Wakil Koordinator Bidang Eksternal KontraS Andrie Yunus. (Dok. ICW)
Selain unsur niat, Fadhil menyebut peristiwa tersebut juga menunjukkan adanya perencanaan. Salah satunya terlihat dari pemilihan alat yang digunakan dalam serangan.
“Pelaku memilih air keras. Yang mana air keras, sebagaimana kita ketahui, tidak tersedia setiap saat dan juga merupakan barang berbahaya bahkan bagi pelaku itu sendiri sehingga pasti pelaku mempersiapkan segala sesuatunya,” kata dia.
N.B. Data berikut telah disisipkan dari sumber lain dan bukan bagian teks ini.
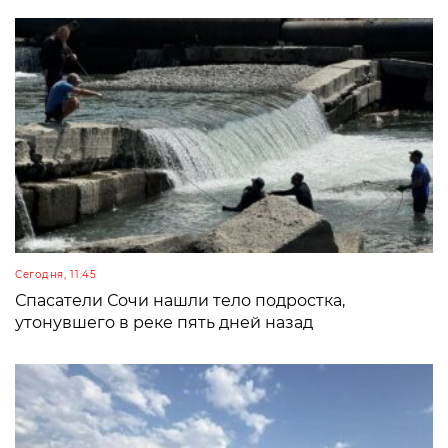
Сегодня, 11:45
Спасатели Сочи нашли тело подростка,
утонувшего в реке пять дней назад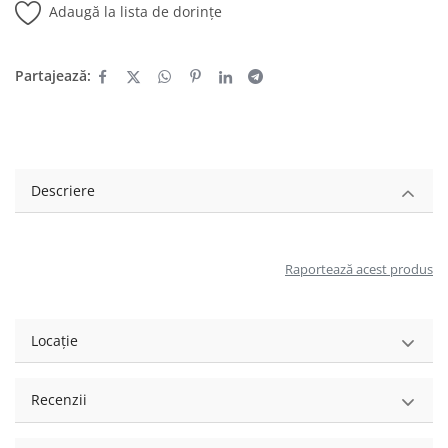
Adaugă la lista de dorințe
Partajează:
Descriere
Raportează acest produs
Locație
Recenzii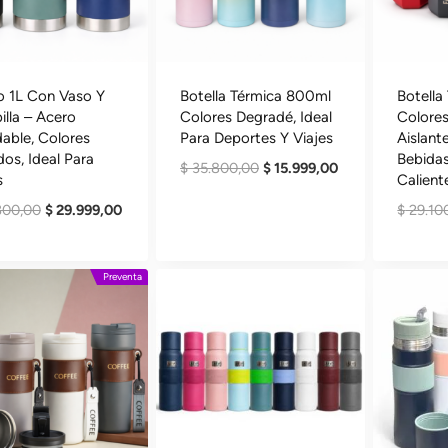
o 1L Con Vaso Y
Botella Térmica 800ml
Botella
lla – Acero
Colores Degradé, Ideal
Colores
dable, Colores
Para Deportes Y Viajes
Aislante
dos, Ideal Para
Bebidas
El
El
$
35.800,00
$
15.999,00
s
Calient
Precio
Precio
El
El
300,00
$
29.999,00
$
29.10
Original
Actual
Precio
Precio
Era:
Es:
Original
Actual
$ 35.800,00.
$ 15.999,00.
Era:
Es:
Preventa
$ 67.300,00.
$ 29.999,00.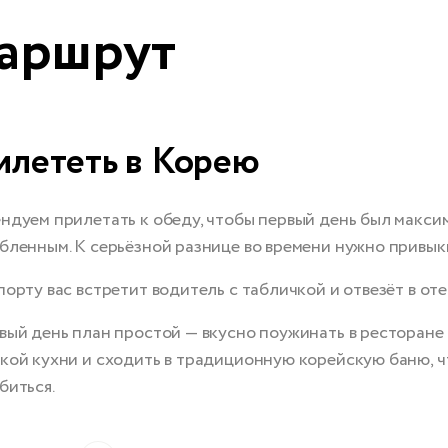
аршрут
лететь в Корею
ндуем прилетать к обеду, чтобы первый день был макси
бленным. К серьёзной разнице во времени нужно привык
порту вас встретит водитель с табличкой и отвезёт в оте
вый день план простой — вкусно поужинать в ресторане
кой кухни и сходить в традиционную корейскую баню, 
биться.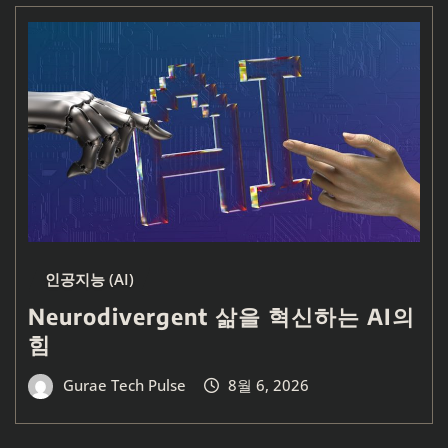
인공지능 (AI)
Neurodivergent 삶을 혁신하는 AI의
힘
Gurae Tech Pulse
8월 6, 2026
Dia juga menilai terdapat indikasi keterlibatan lebih dari satu pelaku yang bekerja secara terorganisir.
“Pelaku lebih dari satu, terorganisir, dan terkoordinasi dengan baik. Pelaku berhasil melakukan berbagai hal mulai dari memastikan korban sendirian, kemudian kami menduga ada serangkaian proses pengintaian sampai dengan memastikan amannya jalan eksekusi,” ujar Fadhil.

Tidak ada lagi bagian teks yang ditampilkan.